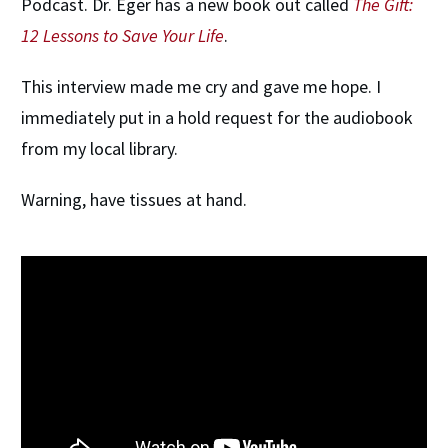
Podcast. Dr. Eger has a new book out called
The Gift:
12 Lessons to Save Your Life
.
This interview made me cry and gave me hope. I
immediately put in a hold request for the audiobook
from my local library.
Warning, have tissues at hand.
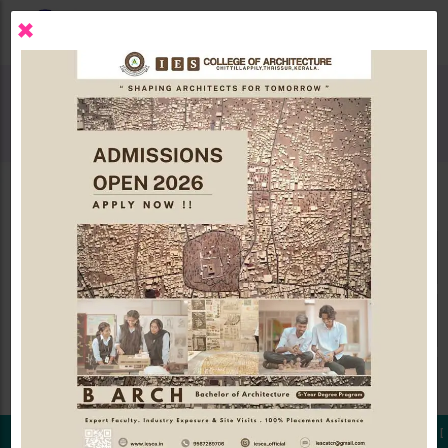
×
EVENTS GALLERY
NEWSLETTER
NEWS AND EVENTS
racts are invited for VYUHAM 2026 - Architectural Design Con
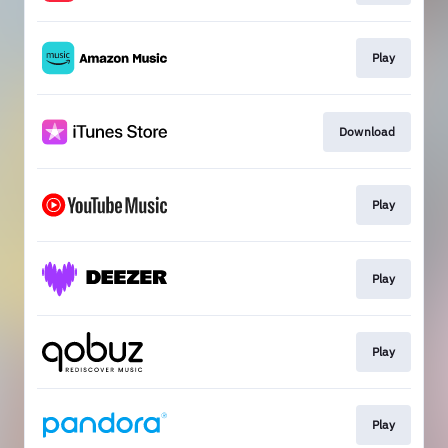
Play
Download
Play
Play
Play
Play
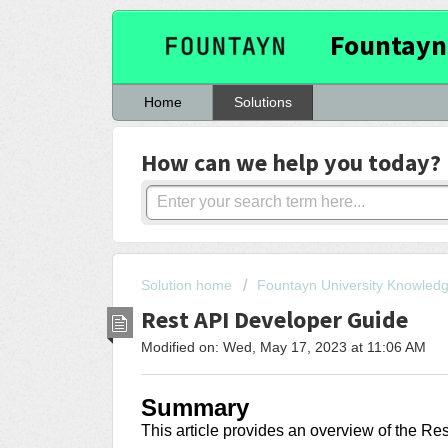
Fountayn
Home
Solutions
How can we help you today?
Solution home
Fountayn University Knowled
Rest API Developer Guide
Modified on: Wed, May 17, 2023 at 11:06 AM
Summary
This article provides an overview of the Re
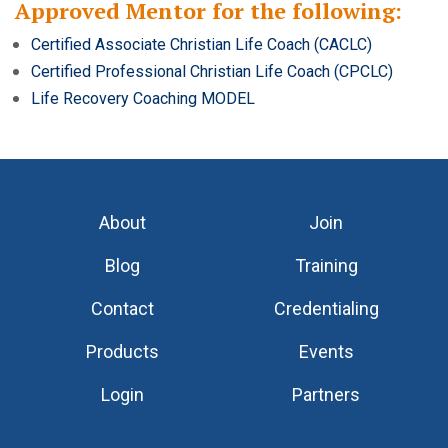
Approved Mentor for the following:
Certified Associate Christian Life Coach (CACLC)
Certified Professional Christian Life Coach (CPCLC)
Life Recovery Coaching MODEL
About
Join
Blog
Training
Contact
Credentialing
Products
Events
Login
Partners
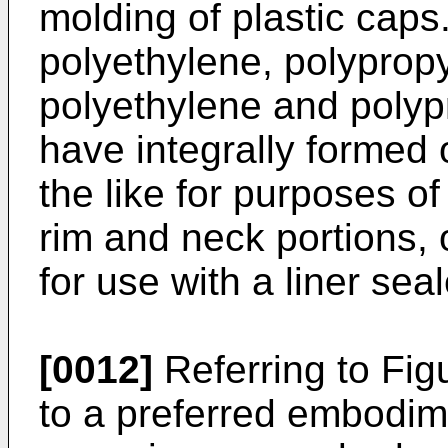
molding of plastic caps
polyethylene, polyprop
polyethylene and poly
have integrally formed o
the like for purposes of
rim and neck portions,
for use with a liner seal
[0012]
Referring to Fig
to a preferred embodime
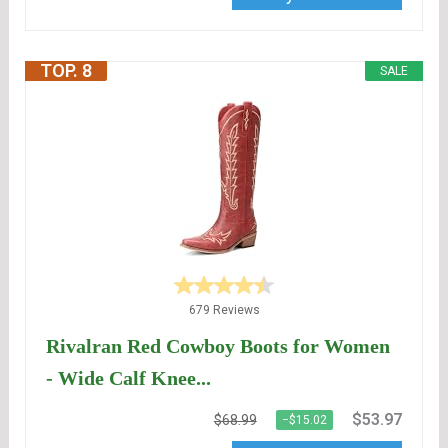
TOP. 8
SALE
679 Reviews
Rivalran Red Cowboy Boots for Women
- Wide Calf Knee...
$53.97
$68.99
−$15.02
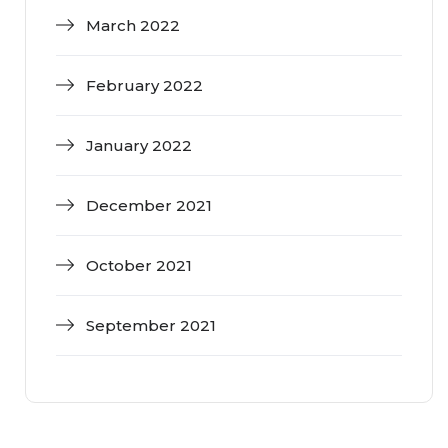
March 2022
February 2022
January 2022
December 2021
October 2021
September 2021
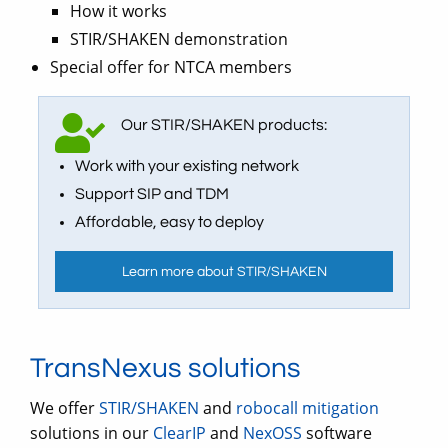
How it works
STIR/SHAKEN demonstration
Special offer for NTCA members
Our STIR/SHAKEN products:
Work with your existing network
Support SIP and TDM
Affordable, easy to deploy
Learn more about STIR/SHAKEN
TransNexus solutions
We offer
STIR/SHAKEN
and
robocall mitigation
solutions in our
ClearIP
and
NexOSS
software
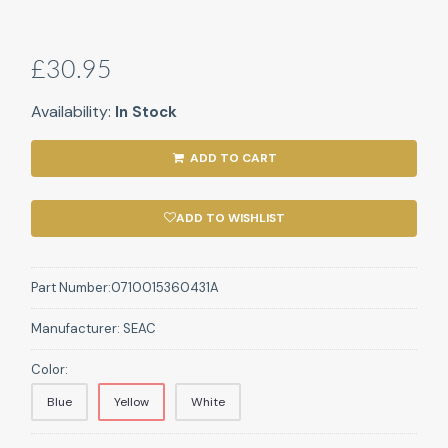
£30.95
Availability:
In Stock
ADD TO CART
ADD TO WISHLIST
Part Number:
0710015360431A
Manufacturer:
SEAC
Color:
Blue
Yellow
White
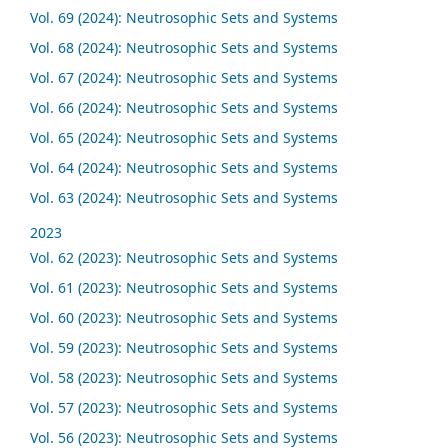
Vol. 69 (2024): Neutrosophic Sets and Systems
Vol. 68 (2024): Neutrosophic Sets and Systems
Vol. 67 (2024): Neutrosophic Sets and Systems
Vol. 66 (2024): Neutrosophic Sets and Systems
Vol. 65 (2024): Neutrosophic Sets and Systems
Vol. 64 (2024): Neutrosophic Sets and Systems
Vol. 63 (2024): Neutrosophic Sets and Systems
2023
Vol. 62 (2023): Neutrosophic Sets and Systems
Vol. 61 (2023): Neutrosophic Sets and Systems
Vol. 60 (2023): Neutrosophic Sets and Systems
Vol. 59 (2023): Neutrosophic Sets and Systems
Vol. 58 (2023): Neutrosophic Sets and Systems
Vol. 57 (2023): Neutrosophic Sets and Systems
Vol. 56 (2023): Neutrosophic Sets and Systems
#####
* _Work task_:
Please leave out the pictures as you reproduce the lines exactly, from the first line of the entries through the line containing "to a preferred embodime".

* _Solution to the problem_:
Podcast. Dr. Eger has a new book out called
The Gift:
12 Lessons to Save Your Life
.
This interview made me cry and gave me hope. I
immediately put in a hold request for the audiobook
from my local library.
Warning, have tissues at hand.
×
EVENTS GALLERY
NEWSLETTER
NEWS AND EVENTS
racts are invited for VYUHAM 2026 - Architectural Design Con
Play
Download
Play
Play
Play
Play
Fountayn
Home
Solutions
How can we help you today?
Solution home
Fountayn University Knowled
Rest API Developer Guide
Modified on: Wed, May 17, 2023 at 11:06 AM
Summary
This article provides an overview of the Re
Approved Mentor for the following:
Certified Associate Christian Life Coach (CACLC)
Certified Professional Christian Life Coach (CPCLC)
Life Recovery Coaching MODEL
About
Join
Blog
Training
Contact
Credentialing
Products
Events
Login
Partners
molding of plastic caps
polyethylene, polyprop
polyethylene and poly
have integrally formed o
the like for purposes of
rim and neck portions,
for use with a liner seal
[0012]
Referring to Fig
to a preferred embodime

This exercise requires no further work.